Earlier this month Microsoft announced the (initial limited) availability of a PST import service for Office 365, the aim being to enable businesses to import PST data into their users’ mailboxes without having to resort to 3rd party tools (Microsoft’s own PST Capture Tool, BitTitan’s Personal Archive and MessageOps Office 365 Exchange Migration Tool are examples that come to mind). As of the 14th of May, the service is generally available, though I’d personally still call it a preview as it’s still lacking some features. At this stage, the service is not being charged for, but it seems Microsoft will do so in the future.
I’m a long time user of hosted email services (and email in general), originally utilising hosted POP/IMAP until about 5 years ago, then hosted Exchange email from Intermedia and switching to Office 365 earlier this year. I only ever delete spam and advertising emails, keeping the rest. I used to archive periodically (every 6 months, last performed about 5 years – went to a near unlimited Intermedia plan) to PST so that I could remove historical email out of my mailbox to reduce size and stay within limits. As a result of all this, I’ve accrued a large number of PST files with a lot of email that I’ve wanted to consolidate and make searchable without having to attach them to Outlook or use 3rd party tools to open them.
With the Import Preview, I decided to test the tool out with my email archives. I have 30GB of PST files that I needed to import, this seemed like a good time to do it.
First, an overview…
There are two methods that Microsoft have made available, with information for both available via a Technet article:
- Import PSTs by shipping an encrypted drive (or drives) to Microsoft
- Import PSTs by uploading them via the network
I’m only covering the network upload based mechanism in this post.
According to the Technet link above, the use case for shipping a drive is if you have a large dataset based on network upload performance. That is, if you have a small upload speed and a reasonably sized dataset, it may be faster to send a drive to Microsoft, have them copy it to Azure and make it accessible to you that way. An example might be if you have 1TB of PST files, but only have a 10Mbit upload. Given that 10Mbit service is really only about 1MByte/second in perfect conditions, you’re looking at around 11-12 days to upload the data if you get 100% utilisation without any interruption – not a realistic scenario. In this case, it’d make sense to send drives across since you’d complete it faster and more reliably.

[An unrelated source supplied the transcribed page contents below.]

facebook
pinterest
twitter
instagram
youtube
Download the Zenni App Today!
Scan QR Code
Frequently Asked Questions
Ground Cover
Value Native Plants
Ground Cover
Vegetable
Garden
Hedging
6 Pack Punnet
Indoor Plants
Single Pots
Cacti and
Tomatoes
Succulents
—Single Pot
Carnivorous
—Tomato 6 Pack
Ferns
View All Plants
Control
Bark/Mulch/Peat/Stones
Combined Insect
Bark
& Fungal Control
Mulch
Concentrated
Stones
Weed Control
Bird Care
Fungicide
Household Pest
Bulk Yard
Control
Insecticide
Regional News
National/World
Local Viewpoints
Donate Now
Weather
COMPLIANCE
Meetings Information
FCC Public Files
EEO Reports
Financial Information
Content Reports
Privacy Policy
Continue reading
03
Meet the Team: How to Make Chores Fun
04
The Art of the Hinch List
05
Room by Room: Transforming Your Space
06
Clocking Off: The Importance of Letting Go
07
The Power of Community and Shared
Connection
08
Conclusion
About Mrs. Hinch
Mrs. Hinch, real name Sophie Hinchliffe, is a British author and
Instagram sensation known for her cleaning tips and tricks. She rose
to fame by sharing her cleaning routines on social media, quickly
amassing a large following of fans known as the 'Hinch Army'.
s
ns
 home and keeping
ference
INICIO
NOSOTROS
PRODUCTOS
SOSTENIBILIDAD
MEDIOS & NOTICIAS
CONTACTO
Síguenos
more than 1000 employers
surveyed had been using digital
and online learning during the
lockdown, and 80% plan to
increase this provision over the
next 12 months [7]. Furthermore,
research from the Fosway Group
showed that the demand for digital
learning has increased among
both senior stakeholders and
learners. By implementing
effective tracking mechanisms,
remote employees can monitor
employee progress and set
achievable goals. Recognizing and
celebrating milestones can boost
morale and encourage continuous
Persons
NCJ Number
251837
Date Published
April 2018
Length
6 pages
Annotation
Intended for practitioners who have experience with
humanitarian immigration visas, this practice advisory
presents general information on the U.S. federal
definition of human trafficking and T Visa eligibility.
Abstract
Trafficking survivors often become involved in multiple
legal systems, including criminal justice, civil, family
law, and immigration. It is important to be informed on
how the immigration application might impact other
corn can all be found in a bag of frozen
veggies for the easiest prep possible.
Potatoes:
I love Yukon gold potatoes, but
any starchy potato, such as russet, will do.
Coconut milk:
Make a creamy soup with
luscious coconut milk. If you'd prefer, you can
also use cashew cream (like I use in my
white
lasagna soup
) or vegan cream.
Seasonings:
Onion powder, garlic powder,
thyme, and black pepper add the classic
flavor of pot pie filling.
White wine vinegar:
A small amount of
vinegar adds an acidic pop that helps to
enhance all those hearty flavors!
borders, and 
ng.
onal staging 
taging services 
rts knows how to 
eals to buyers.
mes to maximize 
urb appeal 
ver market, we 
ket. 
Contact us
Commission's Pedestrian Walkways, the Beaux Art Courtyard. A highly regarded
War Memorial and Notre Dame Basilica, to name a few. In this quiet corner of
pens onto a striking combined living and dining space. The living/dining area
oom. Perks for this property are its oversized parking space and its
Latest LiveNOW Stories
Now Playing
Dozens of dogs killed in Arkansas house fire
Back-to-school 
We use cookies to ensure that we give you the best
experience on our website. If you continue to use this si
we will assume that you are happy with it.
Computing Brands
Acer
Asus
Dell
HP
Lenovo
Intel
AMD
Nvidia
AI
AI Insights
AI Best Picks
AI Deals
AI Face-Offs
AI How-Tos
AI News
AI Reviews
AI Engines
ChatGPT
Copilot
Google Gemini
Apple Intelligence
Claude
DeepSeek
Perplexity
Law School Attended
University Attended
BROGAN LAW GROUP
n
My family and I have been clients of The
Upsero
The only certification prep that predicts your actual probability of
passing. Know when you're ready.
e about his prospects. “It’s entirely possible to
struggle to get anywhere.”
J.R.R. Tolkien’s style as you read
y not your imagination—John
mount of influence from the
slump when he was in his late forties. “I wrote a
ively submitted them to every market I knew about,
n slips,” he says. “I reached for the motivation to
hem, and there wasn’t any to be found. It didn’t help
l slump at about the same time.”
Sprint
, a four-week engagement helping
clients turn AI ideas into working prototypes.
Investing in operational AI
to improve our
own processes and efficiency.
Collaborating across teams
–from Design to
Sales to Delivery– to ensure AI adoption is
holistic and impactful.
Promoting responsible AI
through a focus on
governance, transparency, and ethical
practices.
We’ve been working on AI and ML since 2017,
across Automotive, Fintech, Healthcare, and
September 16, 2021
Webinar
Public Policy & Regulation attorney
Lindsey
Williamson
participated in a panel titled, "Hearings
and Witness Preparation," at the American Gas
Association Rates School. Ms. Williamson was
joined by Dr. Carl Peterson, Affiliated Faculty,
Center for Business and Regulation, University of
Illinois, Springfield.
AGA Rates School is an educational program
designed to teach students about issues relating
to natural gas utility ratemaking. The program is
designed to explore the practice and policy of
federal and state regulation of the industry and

For my situation, I had access to a 100Mbit link that allowed me to upload all my data rapidly. Additionally, I wasn’t under any time constraints that might exist if this were a project for a client. Its my stuff, I don’t particularly care if I did it quickly or not – just that it needed to get into Office 365. As a result, the speed of my Internet access and the size of the dataset made it simple to utilise the network upload function.
At a high level, the tasks you’re going to undertake are:
- Upload your PST files to the Azure Blob storage provided by this service
- Establish the proper permissions for the Office 365 Admin account being utilised for this import
- Create a PST User Mapping file
- Create a PST Import job, utilising the PST User Mapping file from the previous step
Lets start with the annoying things about this service:
- The instructions provided aren’t entirely correct, as you’ll see below
- The PST Import functionality cannot distinguish between duplicate items, it just imports everything
- It isn’t as fast as I’d have hoped
The duplication issue is a bit of an annoying one. Along the way, I’ve actually exported some messages two or three times, resulting in lots of duplicates that need to be filtered out. Unfortunately, there’s no duplicate checking in place meaning that you need to ensure your source is accurate before you upload the PSTs. I found this out after the fact, so I need to consider if I want to delete all the messages and perform a re-upload, or work out a way to delete the duplicate messages within the mailboxes as they stand now. Additionally, the speed to import isn’t the fastest. The first 12GB of emails took in excess of 4 days to import, which is an excessively long time by anyone’s standards.
In saying that, it did get the data in and it was a relatively painless process once I worked out the intricacies of the tools. I’ve detailed my steps below, so hopefully others don’t need to go down the same path as I.
Initiating a network upload of your PSTs
It should go without saying that the data needs to have been organised beforehand. If you haven’t yet done this, I strongly suggest it as it will make your life much easier. For this article, I will assume you’ve got a naming convention for all your PST files that makes it simple for you to create the CSV file.
On the assumption you’re reading this whilst preparing to do this in a live environment, take into consideration the issues I’ve mentioned earlier relating to duplicate messages. If you know the PSTs have duplicates you need to inform your users about it, in order to avoid confusion. Also ensure you’re communicating a reasonable schedule to your users – I know this seems simple, but the number of times I’ve seen projects fail to gain user acceptance means I tend to harp on about this.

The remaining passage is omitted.